I'm using an RME Babyface Pro with my laptop - it seems to work well. It was expensive though.
I use RME UCX
RME - Fireface UCX Audio Interface w/ DSP/USB/Firewire/IOS/Android
UA Arrow specs:
Hi-Z Instrument Input
Connector Type Female 1⁄4” TS Unbalanced Dynamic Range 118 dB (A–weighting)
Total Harmonic Distortion + Noise –105 dBFS
Input Impedance (variable via Unison plug-ins) 1M Ohms
Gain Range +10 dB to +65 dB
Maximum Input Level (@ minimum gain) +12.5 dBu
Yeah I love my Clarett 8Pre from Focusrite but thinking about moving over to UAD. If nothing else at least adding a Thunderbolt Satellite for the plug-in's and extra processing power.
UAD and RME are both outstanding if $$$ isn't an issue.
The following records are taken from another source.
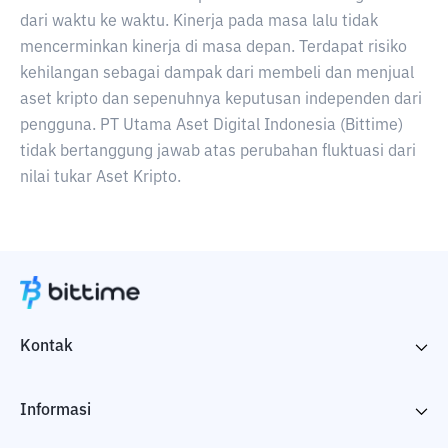
dari waktu ke waktu. Kinerja pada masa lalu tidak
mencerminkan kinerja di masa depan. Terdapat risiko
kehilangan sebagai dampak dari membeli dan menjual
aset kripto dan sepenuhnya keputusan independen dari
pengguna. PT Utama Aset Digital Indonesia (Bittime)
tidak bertanggung jawab atas perubahan fluktuasi dari
nilai tukar Aset Kripto.
Kontak
Informasi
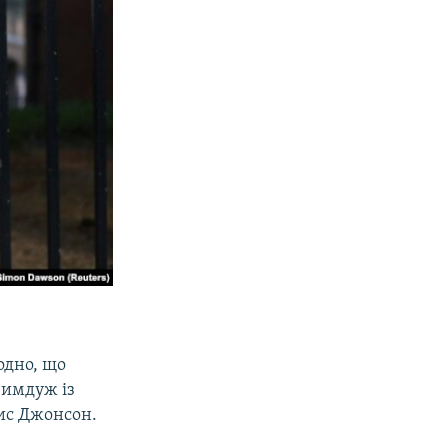
одно, що
 чимдуж із
орис Джонсон.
It's my understanding that UAD's variable impedance requires use of a UAD 'Unison enabled' plugin that allows switching input impedance, I don't believe input impedance is accessible outside of a UAD 'Unison enabled' plugin (UAD's 'Unison enabled' plugins run on the UAD device, not your computer, and can set/switch the device's input impedance to appropriate values for the hardware the plugin is modeling). Without a Unison plugin the Hi-Z input is 1M ohms, with a Unison plugin you're coloring your guitar with a mic pre or UAD amp sim.
I did add that afterwards as I realized people were going to suggest modelers with audio I/F capabilities. There's nothing wrong with your reading speed.
Thanks to one and all for your input here. Please keep experiences and opinions coming. Especially from those who actually use and record with plug-ins.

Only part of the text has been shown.